• Les colonnes infernales....

     

     

    Anecdotes sur les colonnes infernales...

     

     Ce qui va suivre est tiré de documents officiels bien entendu :

     

     

     

    Mémoires de Lucas de la Championnière, ancien officier du général Vendéen Charette. Il parle ici de Châtillon-sur-Sèvre (aujourd’hui Mauléon) :

     « On continua la route sans incident jusqu’à Maulévrier : nous trouvâmes à Châtillon les traces encore récentes du combat qui y avait eu lieu ; la ville était entièrement incendiée, quelques petites maisons encore debout étaient remplies de femmes ; pas un homme dans tout le pays. Outre les fosses immenses qu’on voyait à l’entour de la ville, des cadavres à demi-rongés couvraient encore le grand chemin de Bressuire ; le carnage d’après ces indices avait dû être affreux. »

     

    Mémoires de Louis Monnier, ancien officier du général Vendéen Stofflet. Il nous parle du village de Gesté dans le Maine-et-Loire.

     

    «  Il fallait passer le bourg de Gesté qui était en feu. Il faisait noir ; nous nous arrêtâmes un instant à l’entrée du bourg pour voir s’il n’était point resté de bleus (les républicains). Comment passer ? Les maisons en feu tombaient dans les rues. Heureusement que nos chevaux n’étaient pas peureux. Nous passions sur ces chevrons qui brûlaient.
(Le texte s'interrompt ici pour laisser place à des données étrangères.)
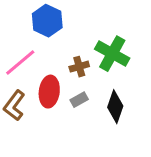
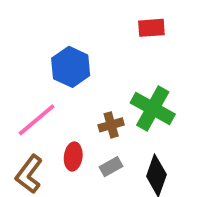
red ellipse: (49, 92) -> (73, 156), size x0.7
Nous voyions dans les portes des femmes égorgées que le feu brûlait et des enfants massacrés que l’on avait jetés dans les rues. Tel fut le spectacle que nous eûmes en traversant le bourg à dix heures du soir. Ce qui m’effraya le plus, fut une maison qui était tout en feu. Nous aperçûmes dans les chambres du bas une quantité  de victimes qui brûlaient, et dont l’odeur, qui sortait par les croisées, nous infectait. A peine étions-nous passés de quinze pas, que la maison s’écroula. La charpente tomba dans la rue, ce qui fit un feu épouvantable. »

     

    Toujours le même, cette fois-ci à la Jumellière, en Maine-et-Loire :

     

    « A un quart de lieu de la Jumellière, j’aperçois, dans un coin de chemin, un monceau de victimes, amoncelées comme une corde de bois, entre un chêne et un grand piquet. Il y en avait à la hauteur d’un homme et plus de quinze de long, tête à pied. Ce spectacle m’effraya. Mais c’était comme rien. A cinquante pas plus loin, j’aperçois un homme, dans le coin d’un champ de genêts, qui baissait la tête et la relevait ; je crus que c’était l’ennemi qui était dans le champ de genêts. Je fais filer mes deux cavaliers derrière moi, au bout du champ, pour bien regarder s’ils ne voyaient rien. Ce malheureux m’aperçut et se sauva. Je lui criai : « Arrête ! ou tu es mort »  Il vint à moi ; je lui dit : « Que fais-tu-là ? » Il avait une pelle sur l’épaule ; il me dit : « Ah ! j’ai eu grand’peur. » Il se mit à pleurer. « Voyez, me dit-il, dans le milieu du chemin, ma femme égorgée, mes cinq enfants avec, et je suis à faire une fosse pour les mettre.»  Je fis dix pas : j’aperçus une femme étendue dans la boue, un enfant sur le bras gauche, un sur le bras droit, un autre sur la jambe gauche, un autre sur la droite, et le cinquième au sein de sa mère ; tous avaient la tête ouverte, le cerveau ôté et mis dans la poche du tablier de la mère. Jamais aucun homme ne pourra croire une barbarie pareille. »

     

    Mémoires de Boutillier de Saint-André, habitant de Mortagne-sur-Sèvre, qui fuit l’horreur en direction des Herbiers.

     

    « En arrivant aux Herbiers, nous trouvâmes tout le bourg dévoré par les flammes. Les républicains y avaient passé le jour d’avant et y avaient mis tout à feu et à sang. Les maisons brûlaient encore ; les charpentes, les couvertures s’écroulaient de toutes parts avec un fracas épouvantable. Des tourbillons d’étincelles et de fumée s’élevaient des ruines comme des trombes de poussière.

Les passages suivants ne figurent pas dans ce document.